When using the Splat ADC profile, this value controls how much detail will be created in the scene. Values larger than 1.0 cause it to be more sensitive, adding splats already for smaller inaccuracies. Values less than 1.0 make it less sensitive, causing fewer splats to be created.
If there is not enough detail in your splat model, you can try increasing this value. You can change this value during training or continue training with a different value after it has been paused.
After the NeRF model size, the Sampling Mode is the next important settings that affects the quality of the radiance field. The options differ in quality and compute cost:
Fast produces the lowest quality, which usually means blurrier images. But it is the fastest.
Focused clusters samples close to surfaces in the scene, thereby allowing for improved definition.

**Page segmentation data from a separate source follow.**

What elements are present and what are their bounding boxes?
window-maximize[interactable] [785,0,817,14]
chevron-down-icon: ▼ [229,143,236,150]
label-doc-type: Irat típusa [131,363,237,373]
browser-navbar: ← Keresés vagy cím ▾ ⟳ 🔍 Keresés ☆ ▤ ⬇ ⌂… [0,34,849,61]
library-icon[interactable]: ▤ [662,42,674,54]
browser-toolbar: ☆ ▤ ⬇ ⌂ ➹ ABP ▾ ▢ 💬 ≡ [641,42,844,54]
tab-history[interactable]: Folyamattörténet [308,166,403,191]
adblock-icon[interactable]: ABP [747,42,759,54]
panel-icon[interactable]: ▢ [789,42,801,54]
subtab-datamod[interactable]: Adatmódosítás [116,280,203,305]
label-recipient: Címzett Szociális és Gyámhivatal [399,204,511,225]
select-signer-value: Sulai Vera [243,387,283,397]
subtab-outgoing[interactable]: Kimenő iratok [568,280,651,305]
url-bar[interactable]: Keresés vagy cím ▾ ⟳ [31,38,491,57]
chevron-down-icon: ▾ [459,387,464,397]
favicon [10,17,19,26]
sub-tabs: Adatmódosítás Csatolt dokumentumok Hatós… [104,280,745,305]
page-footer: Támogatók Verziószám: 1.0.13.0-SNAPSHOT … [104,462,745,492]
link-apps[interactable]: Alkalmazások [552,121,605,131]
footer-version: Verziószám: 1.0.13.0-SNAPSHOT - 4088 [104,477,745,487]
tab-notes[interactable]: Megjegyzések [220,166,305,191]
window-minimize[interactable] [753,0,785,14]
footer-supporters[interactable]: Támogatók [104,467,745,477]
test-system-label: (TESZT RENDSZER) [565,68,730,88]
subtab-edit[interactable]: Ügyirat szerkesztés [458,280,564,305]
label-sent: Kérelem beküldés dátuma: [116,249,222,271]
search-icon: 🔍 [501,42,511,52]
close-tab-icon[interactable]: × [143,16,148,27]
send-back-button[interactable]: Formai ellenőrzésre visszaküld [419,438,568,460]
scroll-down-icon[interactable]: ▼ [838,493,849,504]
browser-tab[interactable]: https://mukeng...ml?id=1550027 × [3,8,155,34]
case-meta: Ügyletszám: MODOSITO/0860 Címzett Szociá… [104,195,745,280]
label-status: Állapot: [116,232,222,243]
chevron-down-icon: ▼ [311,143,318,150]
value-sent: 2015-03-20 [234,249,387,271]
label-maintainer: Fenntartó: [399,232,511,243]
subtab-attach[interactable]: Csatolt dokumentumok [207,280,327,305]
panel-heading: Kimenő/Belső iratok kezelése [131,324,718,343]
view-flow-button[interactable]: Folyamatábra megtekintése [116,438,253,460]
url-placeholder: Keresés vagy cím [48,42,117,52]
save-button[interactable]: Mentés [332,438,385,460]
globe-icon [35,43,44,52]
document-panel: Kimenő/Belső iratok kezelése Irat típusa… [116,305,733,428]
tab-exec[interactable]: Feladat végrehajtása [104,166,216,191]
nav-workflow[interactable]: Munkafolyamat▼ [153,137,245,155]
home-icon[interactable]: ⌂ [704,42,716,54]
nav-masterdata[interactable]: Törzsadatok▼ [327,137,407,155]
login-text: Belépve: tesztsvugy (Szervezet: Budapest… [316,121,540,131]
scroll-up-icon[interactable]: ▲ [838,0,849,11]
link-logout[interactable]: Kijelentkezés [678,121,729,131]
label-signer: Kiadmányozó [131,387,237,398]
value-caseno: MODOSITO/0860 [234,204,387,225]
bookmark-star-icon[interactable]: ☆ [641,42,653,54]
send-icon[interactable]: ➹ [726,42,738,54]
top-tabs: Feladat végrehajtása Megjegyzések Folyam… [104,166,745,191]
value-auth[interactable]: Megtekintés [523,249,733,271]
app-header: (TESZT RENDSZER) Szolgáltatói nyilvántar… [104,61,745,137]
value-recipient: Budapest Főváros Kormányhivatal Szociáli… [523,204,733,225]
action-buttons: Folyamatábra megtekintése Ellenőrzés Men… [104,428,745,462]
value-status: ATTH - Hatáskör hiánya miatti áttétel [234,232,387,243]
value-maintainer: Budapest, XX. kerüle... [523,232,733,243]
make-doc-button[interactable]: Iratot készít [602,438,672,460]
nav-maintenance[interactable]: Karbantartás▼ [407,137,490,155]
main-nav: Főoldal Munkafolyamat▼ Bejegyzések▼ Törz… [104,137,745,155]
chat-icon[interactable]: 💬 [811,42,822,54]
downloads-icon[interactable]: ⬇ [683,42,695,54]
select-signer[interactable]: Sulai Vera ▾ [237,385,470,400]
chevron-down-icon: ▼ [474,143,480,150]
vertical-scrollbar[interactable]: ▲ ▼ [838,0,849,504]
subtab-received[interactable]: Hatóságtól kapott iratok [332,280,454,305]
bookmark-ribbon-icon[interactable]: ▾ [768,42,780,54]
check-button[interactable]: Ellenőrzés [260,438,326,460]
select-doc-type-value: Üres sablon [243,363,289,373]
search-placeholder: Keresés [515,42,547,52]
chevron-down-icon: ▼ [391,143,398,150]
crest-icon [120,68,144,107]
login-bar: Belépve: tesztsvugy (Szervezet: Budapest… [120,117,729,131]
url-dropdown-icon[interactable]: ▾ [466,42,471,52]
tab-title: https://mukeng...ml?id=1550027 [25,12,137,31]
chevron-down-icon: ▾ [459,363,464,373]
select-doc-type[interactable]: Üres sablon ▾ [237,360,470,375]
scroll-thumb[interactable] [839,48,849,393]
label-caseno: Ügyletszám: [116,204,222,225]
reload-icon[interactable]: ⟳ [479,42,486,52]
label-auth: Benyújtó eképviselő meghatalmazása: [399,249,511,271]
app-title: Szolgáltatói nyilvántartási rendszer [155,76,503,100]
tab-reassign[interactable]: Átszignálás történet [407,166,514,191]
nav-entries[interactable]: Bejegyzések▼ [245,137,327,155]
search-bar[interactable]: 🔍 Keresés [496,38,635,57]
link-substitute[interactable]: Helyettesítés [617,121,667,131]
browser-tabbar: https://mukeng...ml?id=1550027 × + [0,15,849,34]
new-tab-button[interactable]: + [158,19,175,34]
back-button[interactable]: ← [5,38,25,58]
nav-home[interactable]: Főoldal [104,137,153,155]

Multisampled further improves reconstruction of fine and/or distant structures at an increased compute cost.
The camera poses create by the Camera Tracking process can be of varying accuracy. Especially if they have been generated by real-time tracking methods and then been imported into Postshot.
If the camera poses have low accuracy, the radiance field quality will suffer significantly. If this option is enabled, Postshot will improve the accuracy of the camera poses while training the radiance field. This can save a shot entirely if the poses were poor. On the other hand, if the shot was tracked well, it may not improve anything. In this case it will be somewhat faster to train without pose refinement.
Leave this box checked to automatically start tracking and training after importing the images.
If checked, Postshot will stop training after the specified number of steps. 30 kSteps is a good starting point for many scenes. When using NeRF L or larger models and pushing for fine detail or large scenes, more than 30 kSteps will likely be necessary. While most of the convergence occurs during early training steps, there can still be significant improvements in image quality after twice that amount or more.